Elsevier

Real-Time Imaging

Volume 9, Issue 4, August 2003, Pages 277-287
Real-Time Imaging

A novel method for detecting lips, eyes and faces in real time

https://doi.org/10.1016/j.rti.2003.08.003Get rights and content

Abstract

This paper presents a real-time face detection algorithm for locating faces in images and videos. This algorithm finds not only the face regions, but also the precise locations of the facial components such as eyes and lips. The algorithm starts from the extraction of skin pixels based upon rules derived from a simple quadratic polynomial model. Interestingly, with a minor modification, this polynomial model is also applicable to the extraction of lips. The benefits of applying these two similar polynomial models are twofold. First, much computation time are saved. Second, both extraction processes can be performed simultaneously in one scan of the image or video frame. The eye components are then extracted after the extraction of skin pixels and lips. Afterwards, the algorithm removes the falsely extracted components by verifying with rules derived from the spatial and geometrical relationships of facial components. Finally, the precise face regions are determined accordingly. According to the experimental results, the proposed algorithm exhibits satisfactory performance in terms of both accuracy and speed for detecting faces with wide variations in size, scale, orientation, color, and expressions.

Introduction

In recent years, the fast advancement of the image processing techniques and the cost down of various image/video acquisition devices encouraged the development of many computer vision applications, such as vision-based surveillance, vision-based man–machine interfaces, vision-based biometrics, and so on. Among these many applications, face recognition is one of the central tasks that attract the attention of more and more researchers. A number of works in the literature had presented some face recognition applications in laboratorical and commercial scales [1], [2], [3], [4], [5], [6], [7], [8], [9], [10], [11]. One of the important tasks in designing a good face recognition system is the design of an efficient algorithm to locate faces in captured images or video. Actually, face detection is also a central task in some applications other than recognition systems. For example, in some video transmission applications, human faces are the only changing foreground objects in the video frames. Therefore, the repeated encoding, transmission and decoding of unchanged background parts are avoided to save the network bandwidth and computations. Hence, face detection plays a key role in segmenting the faces from the video background. As the face detection is always the first step in the processes of these recognition or transmission systems, its performance would put a strict limit on the achieved performance of the whole system. Ideally, a good face detector should accurately extract all faces in images regardless of their positions, scales, orientations, colors, shapes, poses, expressions and light conditions. However, for the current state of the art in image processing technologies, this goal is a big challenge. For this reason, many designed face detectors deal with only upright and frontal faces in well-constrained environments [1], [12], [13], [14], [15], [16].
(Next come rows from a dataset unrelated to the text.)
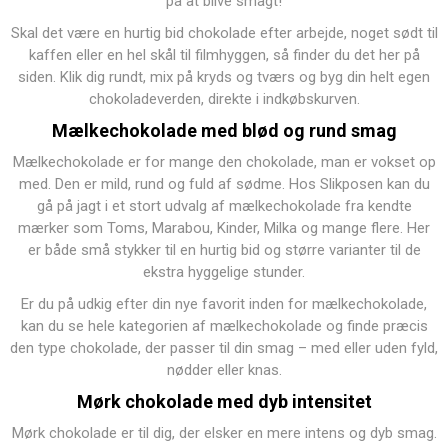
på at blive smagt!
Skal det være en hurtig bid chokolade efter arbejde, noget sødt til
kaffen eller en hel skål til filmhyggen, så finder du det her på
siden. Klik dig rundt, mix på kryds og tværs og byg din helt egen
chokoladeverden, direkte i indkøbskurven.
Mælkechokolade
med blød og rund smag
Mælkechokolade er for mange den chokolade, man er vokset op
med. Den er mild, rund og fuld af sødme. Hos Slikposen kan du
gå på jagt i et stort udvalg af mælkechokolade fra kendte
mærker som Toms, Marabou, Kinder, Milka og mange flere. Her
er både små stykker til en hurtig bid og større varianter til de
ekstra hyggelige stunder.
Er du på udkig efter din nye favorit inden for mælkechokolade,
kan du se hele kategorien af
mælkechokolade
og finde præcis
den type chokolade, der passer til din smag – med eller uden fyld,
nødder eller knas.
Mørk chokolade
med dyb intensitet
Mørk chokolade er til dig, der elsker en mere intens og dyb smag.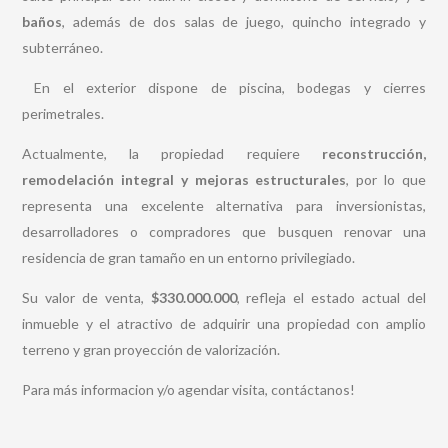
baños
, además de dos salas de juego, quincho integrado y
subterráneo.
En el exterior dispone de piscina, bodegas y cierres
perimetrales.
Actualmente, la propiedad requiere
reconstrucción,
remodelación integral y mejoras estructurales
, por lo que
representa una excelente alternativa para inversionistas,
desarrolladores o compradores que busquen renovar una
residencia de gran tamaño en un entorno privilegiado.
Su valor de venta,
$330.000.000
, refleja el estado actual del
inmueble y el atractivo de adquirir una propiedad con amplio
terreno y gran proyección de valorización.
Para más informacion y/o agendar visita, contáctanos!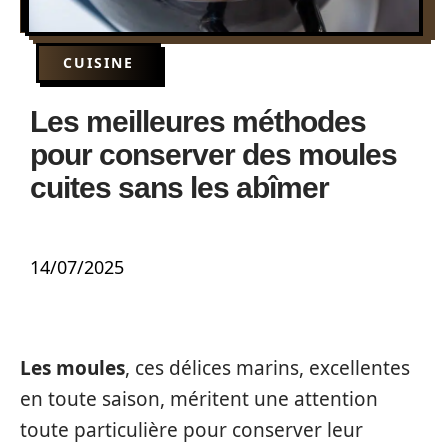
CUISINE
Les meilleures méthodes
pour conserver des moules
cuites sans les abîmer
14/07/2025
Les moules
, ces délices marins, excellentes
en toute saison, méritent une attention
toute particulière pour conserver leur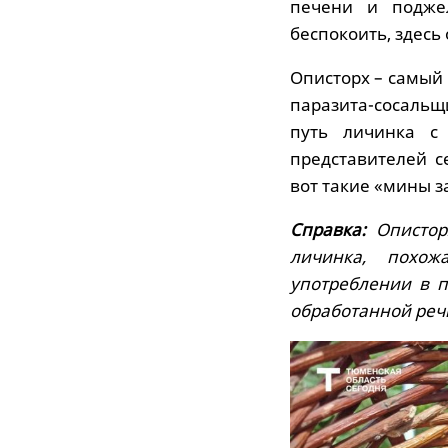
печени и подже
беспокоить, здесь
Описторх – самый
паразита-сосаль
путь личинка с 
представителей с
вот такие «мины з
Справка:
Опистор
личинка, похож
употреблении в п
обработанной речн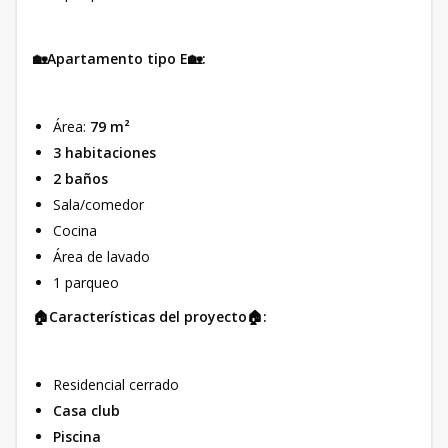
🏡Apartamento tipo E🏡:
Área:
79 m²
3 habitaciones
2 baños
Sala/comedor
Cocina
Área de lavado
1 parqueo
🏠Características del proyecto🏠:
Residencial cerrado
Casa club
Piscina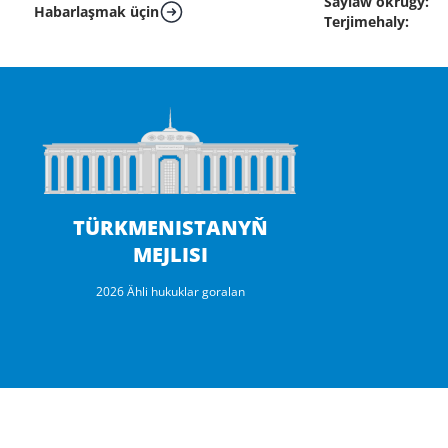
Saýlaw okrugy:
Habarlaşmak üçin
Terjimehaly:
TÜRKMENISTANYŇ
MEJLISI
2026 Ähli hukuklar goralan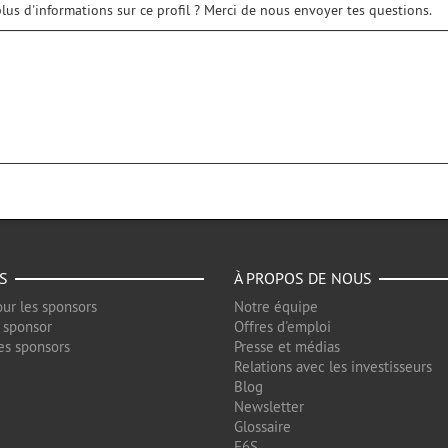
lus d'informations sur ce profil ? Merci de nous envoyer tes questions.
S
À PROPOS DE NOUS
ur les sponsors
Notre équipe
 sponsor
Offres d'emploi
es sponsors
Presse et médias
Relations avec les investisseurs
Blog
Newsletter
Glossaire
F6S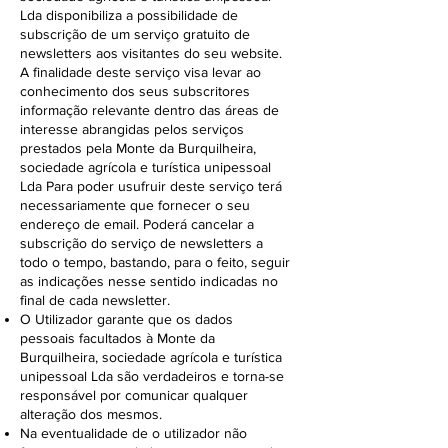
Lda disponibiliza a possibilidade de
subscrição de um serviço gratuito de
newsletters aos visitantes do seu website.
A finalidade deste serviço visa levar ao
conhecimento dos seus subscritores
informação relevante dentro das áreas de
interesse abrangidas pelos serviços
prestados pela Monte da Burquilheira,
sociedade agrícola e turística unipessoal
Lda Para poder usufruir deste serviço terá
necessariamente que fornecer o seu
endereço de email. Poderá cancelar a
subscrição do serviço de newsletters a
todo o tempo, bastando, para o feito, seguir
as indicações nesse sentido indicadas no
final de cada newsletter.
O Utilizador garante que os dados
pessoais facultados à Monte da
Burquilheira, sociedade agrícola e turística
unipessoal Lda são verdadeiros e torna-se
responsável por comunicar qualquer
alteração dos mesmos.
Na eventualidade de o utilizador não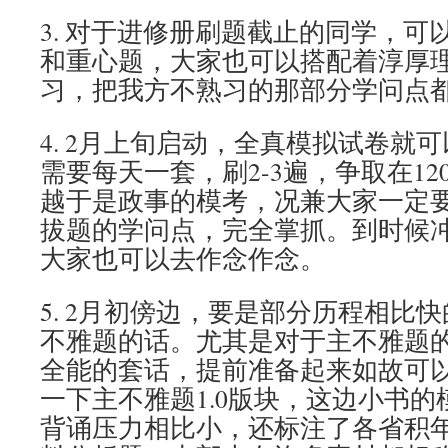
3. 对于进修册刷题截止的同学，可
和重心题，大家也可以搭配着淳厚
习，把我方不熟习的那部分学问点
4. 2月上旬启动，全真模拟试卷就
需要每天一套，刷2-3遍，争取在1
越于是政事的模考，况兼大家一定
拔题的学问点，完全掌抓。到时候
大家也可以去作念作念。
5. 2月初傍边，要是部分历程相比
不雅题的话。尤其是对于主不雅题
全能的套话，提前准备起来如故可
一下主不雅题1.0版块，这边小书
背诵压力相比小，还标注了各省积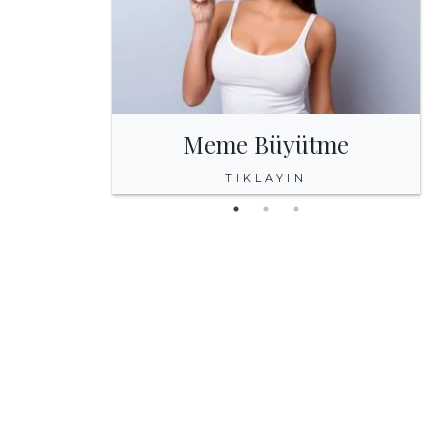
Meme Büyütme
TIKLAYIN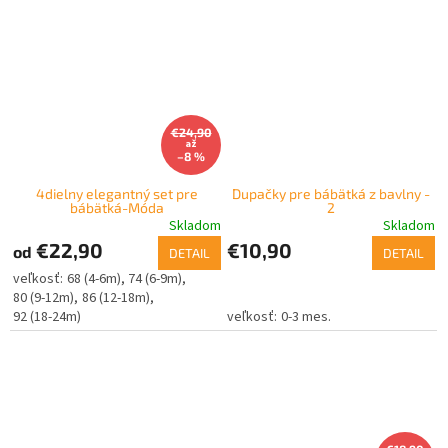
€24,90
až
–8 %
4dielny elegantný set pre
Dupačky pre bábätká z bavlny -
bábätká-Móda
2
Skladom
Skladom
€22,90
€10,90
od
DETAIL
DETAIL
68 (4-6m)
74 (6-9m)
80 (9-12m)
86 (12-18m)
92 (18-24m)
0-3 mes.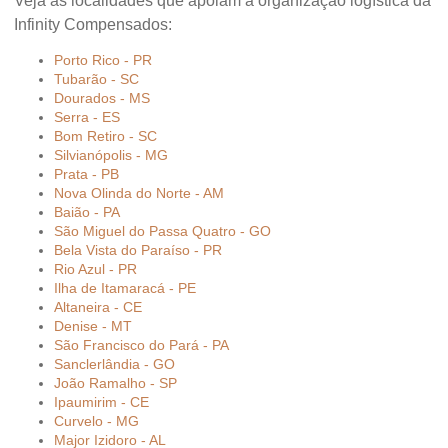
Veja as localidades que apoiam a organização logística da
Infinity Compensados:
Porto Rico - PR
Tubarão - SC
Dourados - MS
Serra - ES
Bom Retiro - SC
Silvianópolis - MG
Prata - PB
Nova Olinda do Norte - AM
Baião - PA
São Miguel do Passa Quatro - GO
Bela Vista do Paraíso - PR
Rio Azul - PR
Ilha de Itamaracá - PE
Altaneira - CE
Denise - MT
São Francisco do Pará - PA
Sanclerlândia - GO
João Ramalho - SP
Ipaumirim - CE
Curvelo - MG
Major Izidoro - AL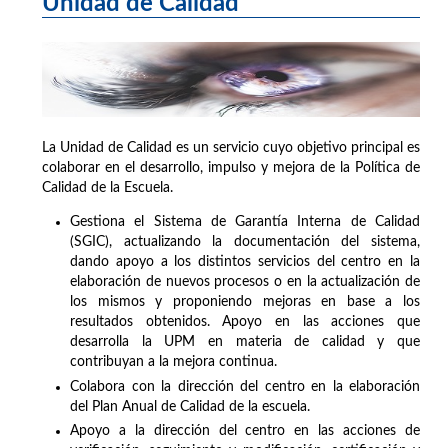
Unidad de Calidad
La Unidad de Calidad es un servicio cuyo objetivo principal es
colaborar en el desarrollo, impulso y mejora de la Política de
Calidad de la Escuela.
Gestiona el Sistema de Garantía Interna de Calidad
(SGIC), actualizando la documentación del sistema,
dando apoyo a los distintos servicios del centro en la
elaboración de nuevos procesos o en la actualización de
los mismos y proponiendo mejoras en base a los
resultados obtenidos. Apoyo en las acciones que
desarrolla la UPM en materia de calidad y que
contribuyan a la mejora continua.
Colabora con la dirección del centro en la elaboración
del Plan Anual de Calidad de la escuela.
Apoyo a la dirección del centro en las acciones de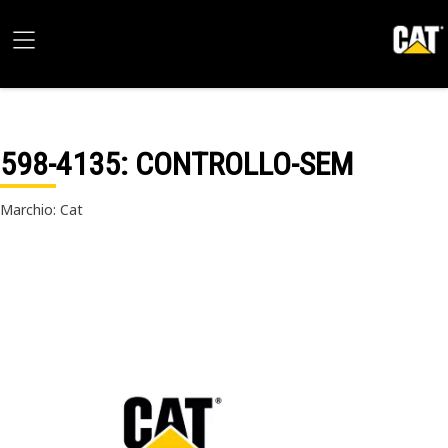
598-4135
: CONTROLLO-SEM
Marchio: Cat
In addition to the accuracy, another important concern is the detecting speed. For instances, in many video phones and surveillance applications, the real-time speed is a critical requirement. This real-time speed requirement prohibited many algorithms that precisely extract faces at the cost of an extensive amount of computation time. Some high-speed computer CPUs may provide a good hardware solution to the speed requirement; however, the high costs of these powerful CPUs may also cut down the acceptability of these systems for common users.

In this paper, we propose a novel real-time face detection algorithm that can accurately locate both the face regions in images and the eyes and lips for each located face. The detailed capability specifications of the proposed algorithm are described as follows:

  • 1.

    Users can tilt their faces left or right for about 45°.

  • 2.

    Users can raise, lower, or rotate their heads as long as neither lips nor eyes are occluded.

  • 3.

    The sizes of faces are limited to the size between 1600 (=40×40) pixels and 9216 (=96×96) pixels. This limitation is set to fit the resolution requirements for general face recognition engines. The values can be easily adjusted if different resolutions are demanded.

We assume that the environment light uniformly illuminates on the faces. That is, we exclude the cases that light is focused on partial areas of face images. The basic concept of the proposed algorithm is to extract and then verify the desired components, including skins, lips, eyes and faces with several simple rules. It is found that the defined rules can handle a large degree of variations in faces. Due to the simplicity and effectiveness of these rules, the proposed algorithm can accurately detect faces with wide variations at a real-time speed.

The rest of the paper is organized as follows. Section 2 makes a brief survey on some related work. The details of the proposed algorithm are presented in Section 3. In order to show the effectiveness of the proposed algorithm, some experimental results are provided in Section 4. The performance evaluation and comparisons in terms of the accuracy and speed is also given there. Finally, we conclude this paper in Section 5.

Section snippets

Related works

A straightforward approach for detecting faces in images is through template correlation matching [1], [2], [3], [4]. The template can be designed or learned through the collection of a set of face patterns. During the matching process, a template is convolved with the subimages everywhere within the input image to find the possible candidates based on a predefined similarity or distance. To handle the possible variations in size, orientation, and shape, etc., two methods are usually adopted.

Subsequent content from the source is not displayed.